Quella di istriani e dalmati è rancorosa, anche dopo settant’anni. È rabbia per tutto quello che apparteneva loro ed ha cambiato padrone con la forza, per un’identità negata da un giorno all’altro, per i luoghi dai quali sono stati strappati, nel secondo dopoguerra. Silvio Testa, già giornalista del Gazzettino di Venezia, di genitori dalmati, lo denuncia con amarezza nella prefazione al suo recente romanzo sul destino delle popolazioni italiane al confine orientale, nei territori assegnati dal trattato di pace alla Jugoslavia di Tito. “La zaratina. La tragedia dell’esodo dalmata”, è apparso in prima edizione nella collana Gli specchi, della casa editrice veneziana Marsilio, nel maggio 2017 (pp. 314, euro 17,50).

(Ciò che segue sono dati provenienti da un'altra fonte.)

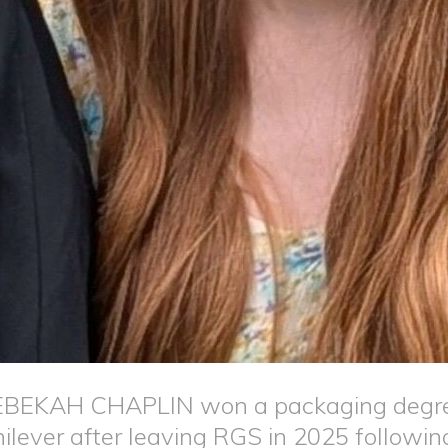
BEKAH CHAPLIN won a packaging degree
ilever after leaving RGS in 2025 following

Quei territori persero perfino la denominazione internazionale. In Dalmazia, nel silenzio e con l’accondiscendenza del Bel Paese, i toponimi italiani non solo vennero cancellati: sono diventati tabù.
Un’orgogliosa città-repubblica adriatica si è svegliata una mattina Dubrovnik, dopo essere stata per quasi un millennio Ragusa. Da metà degli anni Quaranta non si parla più di Zara ma di Zadar e se almeno nel suono Ugliano somiglia all’attuale Ugljan, si fa più fatica a riconoscere la lunga isola di Curzola in quel Korcula scandito secondo la ruvida pronuncia croata, mentre Rijeka non ha nulla della nostra Fiume, dizione del tutto scomparsa a livello internazionale.
Incoronate è diventato Kornati, Cherso Cres, Cirquenizza è l’impronunciabile Crikvenica. Si dice Losinj invece di Lussino, Pula, non più Pola, Porec, non Parenzo. Le località che hanno perso il nome italiano sono migliaia.
“La storia non ha giustizia, tanto meno la guerra”
dice uno dei personaggi del libro. Con la Dalmazia, la storia non ha avuto nemmeno pietà.
Le vicende narrate sono avvenute nelle terre e nelle isole oggi croate, allora italiane, in uno dei momenti più duri del nostro passato, dopo il crollo del fascismo, nell’estate 1943. Zara subì la guerra e un lungo dopoguerra, come nessuna città italiana, scrive l’autore. Coinvolse nel suo destino migliaia di persone, tra le quali una donna, la Zaratina, che diventa nel lavoro di Silvio Testa il simbolo delle sofferenze, del coraggio e della resistenza di una comunità.
Il 2 novembre 1943, una formazione di bombardieri Boston rovesciò tritolo e fosforo su Zara. Eppure, non rappresentava un obiettivo militare, non era presidiata in forze dai tedeschi, non ospitava stabilimenti industriali e non era uno scalo ferroviario (non l’aveva neppure, una ferrovia).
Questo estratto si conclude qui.